Department of Animal and Dairy Science, University of Georgia, Athens, GA 30602, USA.
Angus Genetics Inc., American Angus Association, St. Joseph, MO 64506, USA.
J Anim Sci. 2024 Jan 3;102. doi: 10.1093/jas/skae307.
Threshold models are often used in genetic analysis of categorical data, such as calving ease. Solutions in the liability scale are easily transformed into probabilities; therefore, estimated breeding values are published as the probability of expressing the category of main interest and are the industry's gold standard because they are easy to interpret and use for selection. However, because threshold models involve nonlinear equations and probability functions, implementing such a method is complex. Challenges include long computing time and convergence issues, intensified by including genomic data. Linear models are an alternative to overcome those challenges. Estimated breeding values computed using linear models are highly correlated (≥0.96) with those from threshold models; however, the lack of a transformation from the observed to the probability scale limits the use of linear models.

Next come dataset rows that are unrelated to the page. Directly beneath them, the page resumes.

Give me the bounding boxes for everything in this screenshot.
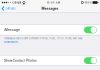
button[interactable]: Show Contact Photos bbox=[0, 56, 100, 66]
staticText: Settings bbox=[5, 7, 15, 10]
staticText: Learn More... bbox=[4, 41, 20, 44]
button[interactable]: iMessage bbox=[0, 25, 100, 35]
staticText: iMessage bbox=[4, 28, 20, 32]
staticText: 10:34 AM bbox=[47, 1, 60, 4]
button[interactable]: Learn More... bbox=[4, 41, 20, 44]
button[interactable]: Settings bbox=[0, 5, 17, 12]
staticText: Cellular bbox=[11, 1, 21, 4]
staticText: Show Contact Photos bbox=[4, 59, 37, 62]
staticText: 100% bbox=[84, 1, 93, 4]
staticText: iMessages can be sent between iPhone, iP… bbox=[4, 37, 83, 40]
staticText: Messages bbox=[42, 7, 58, 10]
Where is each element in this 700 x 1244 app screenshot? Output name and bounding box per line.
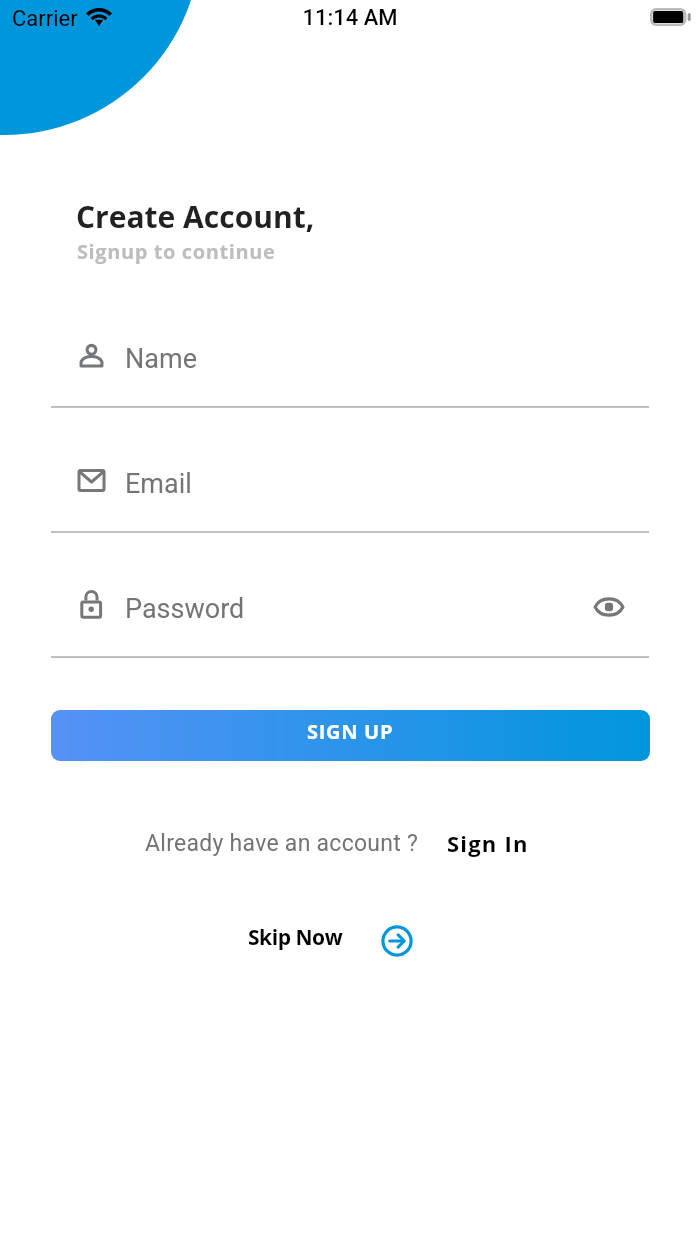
staticText: Password — [125, 593, 245, 625]
staticText: Email — [125, 468, 192, 500]
staticText: Carrier — [12, 6, 78, 32]
button[interactable]: Show password — [585, 584, 632, 630]
staticText: SIGN UP — [307, 718, 394, 745]
staticText: 11:14 AM — [302, 5, 398, 31]
button[interactable] — [0, 442, 700, 522]
button[interactable]: Sign In — [447, 826, 529, 860]
button[interactable]: SIGN UP — [51, 710, 650, 761]
staticText: Name — [125, 343, 197, 375]
button[interactable]: Skip Now — [248, 921, 413, 953]
button[interactable] — [0, 567, 700, 647]
staticText: Sign In — [447, 828, 529, 858]
staticText: Create Account, — [76, 196, 315, 237]
staticText: Already have an account ? — [145, 830, 419, 857]
staticText: Signup to continue — [77, 238, 276, 265]
staticText: Skip Now — [248, 923, 343, 952]
button[interactable] — [0, 317, 700, 397]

The objective of this study was to propose transformations from observed to probability scale analogous to the transformation from liability to probability scale. We assessed computing time, peak memory use, correlations between estimated breeding values, and estimated genetic trends from linear and threshold models. With 11M animals in the pedigree and almost 965k genotyped animals, linear models were 5× faster to converge than threshold models (32 vs. 145 h), and peak memory use was the same (189 GB). The transformations proposed provided highly correlated probabilities from linear and threshold models. Correlations between direct (maternal) estimated breeding values from linear and threshold models and transformed to probabilities were ≥0.99 (0.97) for all animals in the pedigree, sires with/without progeny records, or animals with phenotypic records; therefore, estimated genetic trends were analogous, suggesting no loss of genetic progress in breeding programs that would adopt linear instead of threshold models. Furthermore, linear models reduced computing time by 5-fold compared to the threshold models; this enables weekly genetic evaluations and opens the possibility of using multi-trait models for categorical traits to improve selection effectiveness.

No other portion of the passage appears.